- WHAT TO WORK ON
Pictures in the records are to be excluded from an otherwise exact copy.

- MATERIAL PROVIDED
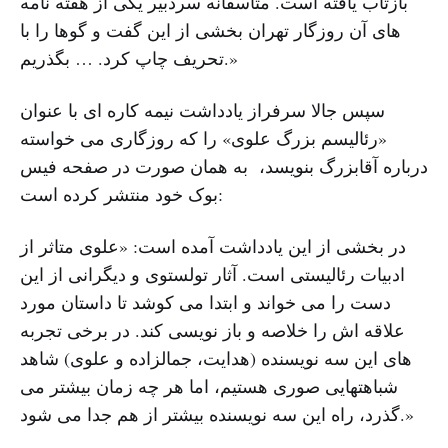
بازتاب یافته است. متاسفانه سردبیر یکی از هفته نامه
های آن روزگار تهران بخشی از این گفت و گوها را با
تحریف چاپ کرد. … بگذریم.»
سپس جالا سرفراز یادداشت نیمه کاره ای با عنوان
«رئالیسم بزرگ علوی» را که روزگاری می خواسته
درباره آقابزرگ بنویسد، به همان صورت در صفحه فیس
بوک خود منتشر کرده است:
در بخشی از این یادداشت آمده است: «علوی متاثر از
ادبیات رئالیستی است. آثار تولستوی و دیگرانی از این
دست را می خواند و ابتدا می کوشد تا داستان مورد
علاقه اش را خلاصه و باز نویسی کند. در برخی تجربه
های این سه نویسنده (هدایت، جمالزاده و علوی) شاهد
شباهتهایی صوری هستیم، اما هر چه زمان بیشتر می
گذرد، راه این سه نویسنده بیشتر از هم جدا می شود.»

- TASK ANSWER
بازتاب یافته است. متاسفانه سردبیر یکی از هفته نامه
های آن روزگار تهران بخشی از این گفت و گوها را با
تحریف چاپ کرد. … بگذریم.»
سپس جالا سرفراز یادداشت نیمه کاره ای با عنوان
«رئالیسم بزرگ علوی» را که روزگاری می خواسته
درباره آقابزرگ بنویسد، به همان صورت در صفحه فیس
بوک خود منتشر کرده است:
در بخشی از این یادداشت آمده است: «علوی متاثر از
ادبیات رئالیستی است. آثار تولستوی و دیگرانی از این
دست را می خواند و ابتدا می کوشد تا داستان مورد
علاقه اش را خلاصه و باز نویسی کند. در برخی تجربه
های این سه نویسنده (هدایت، جمالزاده و علوی) شاهد
شباهتهایی صوری هستیم، اما هر چه زمان بیشتر می
گذرد، راه این سه نویسنده بیشتر از هم جدا می شود.»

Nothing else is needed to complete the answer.